Régulièrement investie par les équipes de France, Tignes accueille une nouvelle fois des Bleus. Le XV de France a en effet démarré mercredi la deuxième phase de sa préparation en montagne. Un terrain de jeu extraordinaire pour les rugbymen qui s'apprêtent tout de même à y vivre un calvaire.
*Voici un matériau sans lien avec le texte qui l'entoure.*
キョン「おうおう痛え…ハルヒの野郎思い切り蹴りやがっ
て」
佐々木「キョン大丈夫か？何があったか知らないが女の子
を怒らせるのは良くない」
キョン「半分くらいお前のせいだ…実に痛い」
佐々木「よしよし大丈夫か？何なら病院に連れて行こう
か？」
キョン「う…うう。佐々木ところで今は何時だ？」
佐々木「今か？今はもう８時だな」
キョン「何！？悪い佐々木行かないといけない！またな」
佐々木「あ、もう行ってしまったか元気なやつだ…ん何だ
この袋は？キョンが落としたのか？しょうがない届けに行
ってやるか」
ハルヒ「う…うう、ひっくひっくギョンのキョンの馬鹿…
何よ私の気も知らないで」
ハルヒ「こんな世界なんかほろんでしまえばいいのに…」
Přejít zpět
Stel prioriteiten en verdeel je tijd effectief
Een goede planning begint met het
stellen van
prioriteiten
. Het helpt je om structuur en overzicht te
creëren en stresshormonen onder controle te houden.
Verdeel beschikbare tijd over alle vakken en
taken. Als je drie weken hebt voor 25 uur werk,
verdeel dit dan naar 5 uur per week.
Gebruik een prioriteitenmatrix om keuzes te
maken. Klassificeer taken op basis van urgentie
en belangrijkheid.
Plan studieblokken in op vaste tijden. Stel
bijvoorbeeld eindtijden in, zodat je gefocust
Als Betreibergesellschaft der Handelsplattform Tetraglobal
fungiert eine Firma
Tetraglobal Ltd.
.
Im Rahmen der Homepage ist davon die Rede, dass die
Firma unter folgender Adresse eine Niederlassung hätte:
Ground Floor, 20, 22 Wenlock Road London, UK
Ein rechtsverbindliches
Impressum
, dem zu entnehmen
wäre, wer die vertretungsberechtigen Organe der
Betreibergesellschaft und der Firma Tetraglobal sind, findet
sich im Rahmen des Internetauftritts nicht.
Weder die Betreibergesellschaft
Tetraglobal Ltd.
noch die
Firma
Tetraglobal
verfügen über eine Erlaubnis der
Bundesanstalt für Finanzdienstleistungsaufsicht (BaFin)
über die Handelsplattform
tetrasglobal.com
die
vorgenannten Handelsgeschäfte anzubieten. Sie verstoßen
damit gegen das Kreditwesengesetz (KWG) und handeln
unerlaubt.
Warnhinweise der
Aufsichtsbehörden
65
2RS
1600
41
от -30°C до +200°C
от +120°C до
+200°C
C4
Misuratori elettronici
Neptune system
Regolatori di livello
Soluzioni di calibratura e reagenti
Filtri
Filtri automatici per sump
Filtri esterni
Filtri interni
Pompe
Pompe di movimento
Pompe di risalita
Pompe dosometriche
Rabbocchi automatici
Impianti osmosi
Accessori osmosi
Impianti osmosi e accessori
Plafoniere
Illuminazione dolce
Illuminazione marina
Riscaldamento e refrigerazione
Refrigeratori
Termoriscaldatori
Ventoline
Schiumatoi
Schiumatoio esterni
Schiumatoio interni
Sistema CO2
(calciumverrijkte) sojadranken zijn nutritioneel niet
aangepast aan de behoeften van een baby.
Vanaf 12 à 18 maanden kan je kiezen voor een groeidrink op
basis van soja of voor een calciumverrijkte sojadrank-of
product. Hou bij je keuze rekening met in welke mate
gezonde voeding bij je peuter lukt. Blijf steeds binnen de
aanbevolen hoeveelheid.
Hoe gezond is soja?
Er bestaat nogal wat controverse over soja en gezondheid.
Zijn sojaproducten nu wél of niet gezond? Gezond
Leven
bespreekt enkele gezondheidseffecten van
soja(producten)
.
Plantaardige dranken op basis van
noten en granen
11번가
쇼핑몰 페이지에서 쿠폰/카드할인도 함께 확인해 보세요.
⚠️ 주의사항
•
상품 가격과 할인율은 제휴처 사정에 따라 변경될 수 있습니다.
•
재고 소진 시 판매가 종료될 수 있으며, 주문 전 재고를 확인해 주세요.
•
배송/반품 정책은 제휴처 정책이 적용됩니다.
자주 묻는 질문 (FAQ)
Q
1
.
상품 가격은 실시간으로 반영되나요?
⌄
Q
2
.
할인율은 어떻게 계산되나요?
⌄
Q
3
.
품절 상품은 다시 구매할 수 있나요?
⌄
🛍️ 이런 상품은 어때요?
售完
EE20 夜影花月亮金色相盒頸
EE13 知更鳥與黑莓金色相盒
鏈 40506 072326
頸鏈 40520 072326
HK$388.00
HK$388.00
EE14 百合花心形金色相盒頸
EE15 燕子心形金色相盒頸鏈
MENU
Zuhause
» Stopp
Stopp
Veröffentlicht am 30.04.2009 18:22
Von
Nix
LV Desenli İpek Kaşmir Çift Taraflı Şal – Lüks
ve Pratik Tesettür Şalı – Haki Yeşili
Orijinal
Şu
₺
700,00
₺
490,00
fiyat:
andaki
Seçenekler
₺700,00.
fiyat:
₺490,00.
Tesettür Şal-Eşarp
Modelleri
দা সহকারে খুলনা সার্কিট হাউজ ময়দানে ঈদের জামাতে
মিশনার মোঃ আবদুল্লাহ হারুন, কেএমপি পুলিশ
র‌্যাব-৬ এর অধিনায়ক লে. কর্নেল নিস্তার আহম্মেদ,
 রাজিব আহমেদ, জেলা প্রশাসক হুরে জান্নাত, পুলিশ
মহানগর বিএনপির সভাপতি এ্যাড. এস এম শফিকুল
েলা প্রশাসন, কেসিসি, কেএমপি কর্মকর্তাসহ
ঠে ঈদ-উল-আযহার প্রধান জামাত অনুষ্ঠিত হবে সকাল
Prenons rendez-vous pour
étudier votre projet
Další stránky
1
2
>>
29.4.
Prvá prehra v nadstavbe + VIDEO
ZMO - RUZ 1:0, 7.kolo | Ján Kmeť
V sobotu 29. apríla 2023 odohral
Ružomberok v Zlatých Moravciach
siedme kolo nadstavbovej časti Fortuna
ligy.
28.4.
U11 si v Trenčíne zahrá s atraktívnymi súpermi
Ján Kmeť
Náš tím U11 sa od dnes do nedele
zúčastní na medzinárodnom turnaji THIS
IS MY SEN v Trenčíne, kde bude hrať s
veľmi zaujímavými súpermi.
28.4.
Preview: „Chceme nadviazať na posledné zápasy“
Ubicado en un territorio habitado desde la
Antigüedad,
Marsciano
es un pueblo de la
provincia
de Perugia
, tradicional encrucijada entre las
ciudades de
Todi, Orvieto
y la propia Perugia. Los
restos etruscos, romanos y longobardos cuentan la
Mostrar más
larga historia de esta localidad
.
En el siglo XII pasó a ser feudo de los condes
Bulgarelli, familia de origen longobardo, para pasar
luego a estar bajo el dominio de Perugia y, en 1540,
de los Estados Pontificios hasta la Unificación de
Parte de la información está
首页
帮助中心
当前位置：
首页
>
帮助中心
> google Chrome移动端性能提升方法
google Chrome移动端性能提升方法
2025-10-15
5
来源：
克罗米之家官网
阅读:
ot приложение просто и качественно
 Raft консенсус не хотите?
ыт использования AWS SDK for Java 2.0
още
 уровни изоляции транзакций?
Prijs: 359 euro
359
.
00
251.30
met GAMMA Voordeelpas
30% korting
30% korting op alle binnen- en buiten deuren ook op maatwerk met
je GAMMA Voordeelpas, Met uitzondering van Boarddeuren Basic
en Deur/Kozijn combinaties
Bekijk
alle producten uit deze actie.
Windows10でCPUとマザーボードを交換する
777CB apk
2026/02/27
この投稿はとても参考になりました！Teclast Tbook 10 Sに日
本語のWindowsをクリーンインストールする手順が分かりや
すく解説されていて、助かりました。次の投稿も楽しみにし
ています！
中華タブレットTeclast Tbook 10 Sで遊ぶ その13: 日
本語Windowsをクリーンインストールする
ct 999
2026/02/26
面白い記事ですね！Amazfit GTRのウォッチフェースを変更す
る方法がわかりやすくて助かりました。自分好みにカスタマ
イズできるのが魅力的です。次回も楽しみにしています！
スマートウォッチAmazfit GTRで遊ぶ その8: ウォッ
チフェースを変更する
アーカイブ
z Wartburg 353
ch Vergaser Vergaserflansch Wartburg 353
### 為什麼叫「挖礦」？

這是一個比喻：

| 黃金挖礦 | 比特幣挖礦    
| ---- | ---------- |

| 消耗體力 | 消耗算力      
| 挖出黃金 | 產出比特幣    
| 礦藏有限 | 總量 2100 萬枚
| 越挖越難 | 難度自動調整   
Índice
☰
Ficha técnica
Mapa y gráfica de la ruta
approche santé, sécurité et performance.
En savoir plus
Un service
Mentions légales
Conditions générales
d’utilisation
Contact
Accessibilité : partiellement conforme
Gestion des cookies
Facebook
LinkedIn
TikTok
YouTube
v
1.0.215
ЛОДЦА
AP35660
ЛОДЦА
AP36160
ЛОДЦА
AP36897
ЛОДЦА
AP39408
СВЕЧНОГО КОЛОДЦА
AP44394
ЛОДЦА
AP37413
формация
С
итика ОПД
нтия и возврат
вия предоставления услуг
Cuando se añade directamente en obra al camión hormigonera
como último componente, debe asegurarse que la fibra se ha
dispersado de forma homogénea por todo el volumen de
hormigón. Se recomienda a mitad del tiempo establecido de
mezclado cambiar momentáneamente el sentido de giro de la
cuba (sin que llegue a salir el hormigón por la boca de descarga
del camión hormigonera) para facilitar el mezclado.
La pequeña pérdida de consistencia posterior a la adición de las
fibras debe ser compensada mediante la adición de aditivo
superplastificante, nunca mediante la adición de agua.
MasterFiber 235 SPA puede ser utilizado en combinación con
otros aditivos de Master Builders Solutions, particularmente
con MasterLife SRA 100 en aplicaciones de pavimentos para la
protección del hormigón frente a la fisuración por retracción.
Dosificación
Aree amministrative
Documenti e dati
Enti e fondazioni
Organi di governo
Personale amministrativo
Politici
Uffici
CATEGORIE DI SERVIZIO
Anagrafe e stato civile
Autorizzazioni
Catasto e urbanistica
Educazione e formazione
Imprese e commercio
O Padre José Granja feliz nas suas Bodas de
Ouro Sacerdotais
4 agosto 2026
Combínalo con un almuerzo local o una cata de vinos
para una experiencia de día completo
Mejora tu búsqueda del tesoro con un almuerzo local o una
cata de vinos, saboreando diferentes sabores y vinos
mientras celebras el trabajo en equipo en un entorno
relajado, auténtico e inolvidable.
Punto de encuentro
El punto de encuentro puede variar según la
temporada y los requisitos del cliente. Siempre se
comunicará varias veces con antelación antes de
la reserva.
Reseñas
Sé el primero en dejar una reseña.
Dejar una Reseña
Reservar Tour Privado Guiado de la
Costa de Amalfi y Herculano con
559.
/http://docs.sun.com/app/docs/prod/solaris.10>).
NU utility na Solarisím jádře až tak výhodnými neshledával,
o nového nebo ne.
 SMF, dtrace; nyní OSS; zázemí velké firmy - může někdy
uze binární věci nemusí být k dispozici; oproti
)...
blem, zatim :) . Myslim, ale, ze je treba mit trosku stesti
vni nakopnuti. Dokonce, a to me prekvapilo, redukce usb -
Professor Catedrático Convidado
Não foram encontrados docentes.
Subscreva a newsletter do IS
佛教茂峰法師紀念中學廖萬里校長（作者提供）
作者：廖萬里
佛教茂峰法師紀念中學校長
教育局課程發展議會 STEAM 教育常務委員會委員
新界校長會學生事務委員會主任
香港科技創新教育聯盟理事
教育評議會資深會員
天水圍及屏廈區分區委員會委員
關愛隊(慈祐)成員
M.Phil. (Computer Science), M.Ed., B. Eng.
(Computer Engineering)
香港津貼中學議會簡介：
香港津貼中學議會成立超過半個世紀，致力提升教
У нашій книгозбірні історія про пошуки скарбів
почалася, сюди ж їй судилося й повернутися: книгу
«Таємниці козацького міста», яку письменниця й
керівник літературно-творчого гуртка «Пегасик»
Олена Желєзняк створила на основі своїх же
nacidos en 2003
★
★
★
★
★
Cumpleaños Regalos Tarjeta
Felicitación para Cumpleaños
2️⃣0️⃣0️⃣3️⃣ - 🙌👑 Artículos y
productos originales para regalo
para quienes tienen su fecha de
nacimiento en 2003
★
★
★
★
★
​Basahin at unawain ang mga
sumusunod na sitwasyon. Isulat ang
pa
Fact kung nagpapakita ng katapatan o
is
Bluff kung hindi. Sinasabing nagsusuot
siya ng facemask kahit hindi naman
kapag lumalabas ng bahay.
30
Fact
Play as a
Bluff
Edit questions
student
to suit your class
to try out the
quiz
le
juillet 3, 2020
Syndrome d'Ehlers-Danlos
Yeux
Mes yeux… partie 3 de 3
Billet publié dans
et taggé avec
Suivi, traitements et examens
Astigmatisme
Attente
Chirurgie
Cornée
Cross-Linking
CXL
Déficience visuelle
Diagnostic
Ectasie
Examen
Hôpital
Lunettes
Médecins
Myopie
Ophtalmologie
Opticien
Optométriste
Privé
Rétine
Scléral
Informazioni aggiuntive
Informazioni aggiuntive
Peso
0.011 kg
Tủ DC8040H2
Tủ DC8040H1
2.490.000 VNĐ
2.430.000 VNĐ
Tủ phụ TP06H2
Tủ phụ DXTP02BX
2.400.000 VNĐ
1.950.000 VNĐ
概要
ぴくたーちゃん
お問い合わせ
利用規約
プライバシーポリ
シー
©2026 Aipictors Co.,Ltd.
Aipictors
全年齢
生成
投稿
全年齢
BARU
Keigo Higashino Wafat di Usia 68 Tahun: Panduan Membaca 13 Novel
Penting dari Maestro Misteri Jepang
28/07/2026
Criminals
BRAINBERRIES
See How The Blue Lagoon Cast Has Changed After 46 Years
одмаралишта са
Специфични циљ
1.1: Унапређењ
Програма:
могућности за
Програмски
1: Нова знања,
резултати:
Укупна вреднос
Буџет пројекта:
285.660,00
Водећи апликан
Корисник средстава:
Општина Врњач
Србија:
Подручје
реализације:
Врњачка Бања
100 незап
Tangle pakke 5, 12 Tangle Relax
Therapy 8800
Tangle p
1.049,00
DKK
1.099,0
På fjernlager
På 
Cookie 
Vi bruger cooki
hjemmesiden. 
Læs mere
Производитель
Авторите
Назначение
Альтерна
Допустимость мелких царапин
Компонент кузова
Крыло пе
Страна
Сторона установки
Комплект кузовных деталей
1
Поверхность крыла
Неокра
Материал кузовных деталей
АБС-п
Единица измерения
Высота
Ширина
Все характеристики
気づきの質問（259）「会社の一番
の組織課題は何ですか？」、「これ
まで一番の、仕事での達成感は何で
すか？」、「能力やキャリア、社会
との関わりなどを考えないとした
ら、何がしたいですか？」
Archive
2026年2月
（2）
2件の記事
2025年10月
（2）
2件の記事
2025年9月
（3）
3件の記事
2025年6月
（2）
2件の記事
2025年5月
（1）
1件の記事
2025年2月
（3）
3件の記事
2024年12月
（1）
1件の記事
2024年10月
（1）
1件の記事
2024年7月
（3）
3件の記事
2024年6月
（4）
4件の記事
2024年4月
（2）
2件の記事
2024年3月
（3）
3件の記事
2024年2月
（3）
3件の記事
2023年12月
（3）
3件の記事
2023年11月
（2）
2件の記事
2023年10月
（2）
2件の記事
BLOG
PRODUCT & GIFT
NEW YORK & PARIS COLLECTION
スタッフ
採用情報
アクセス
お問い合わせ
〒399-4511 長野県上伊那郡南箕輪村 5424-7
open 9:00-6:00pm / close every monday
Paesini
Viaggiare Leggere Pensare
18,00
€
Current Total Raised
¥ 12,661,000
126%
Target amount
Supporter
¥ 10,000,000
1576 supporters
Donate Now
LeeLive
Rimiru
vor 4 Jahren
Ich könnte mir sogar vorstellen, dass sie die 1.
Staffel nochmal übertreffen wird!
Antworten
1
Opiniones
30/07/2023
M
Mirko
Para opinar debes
« J’ai mon vélo avec moi. Au Pays Basque, on a quelques cols donc j’ai l’habitude de ce type d’effort. Même si mon cardiologue ne va pas trop apprécier. » Patrice Lagisquet est prêt pour la montagne. Ses protégés l’attendent avec moins d’impatience sûrement. Car si la station de Tignes se veut plus bucolique que Marcoussis, le programme, lui, reste infernal.

Physique jusqu’en août

« Ce qui doit être clair, c’est que la priorité c’est le travail physique. Si on va en montagne, ce n’est pas pour être capable de faire de très bonnes passes à 2000 mètres d’altitude, met en garde l’entraîneur des arrières du XV tricolore. On va continuer de donner la priorité sur la technique individuelle, quelques repères collectifs, et on basculera vraiment sur le jeu au mois d’août, pas avant. » Même son de cloche pour Julien Deloire, le préparateur physique du XV de France. « Ces dix jours seront vraiment axés sur la répétition d’efforts à haute intensité, qui plus est en altitude », enfonce-t-il.

Un col à grimper ?

Mais pour celui qui est devenu la star du staff tricolore, quitter le cadre du CNR pour l’air pur alpin, c’est la possibilité de redynamiser un groupe qui tire la langue depuis quelques jours. « On arrive au dixième jour de la préparation, la fatigue commence déjà à s’accumuler, détaille-t-il. C’est une aire de jeu fabuleuse. C’est l’occasion de s’aérer. On a vraiment voulu mettre l’accent sur la lutte permanente de la monotonie même si on n’est jamais dans ce contexte et ce confort de travail là. On essaye d’amener de la nouveauté, dans nos contenus, dans le contexte, pour faire en sorte que l’émulation et la dynamique soient permanentes. »

Pour limiter au maximum les trajets en bus, les Bleus se déplaceront à pied ou à vélo. En plein Tour de France, s’attaqueront-ils au col d’Iseran ? « C’est possible mais on n’en fera pas une priorité », répète Julien Deloire. C’est au moins ça de pris pour les joueurs... Et le cardiologue de Lagisquet.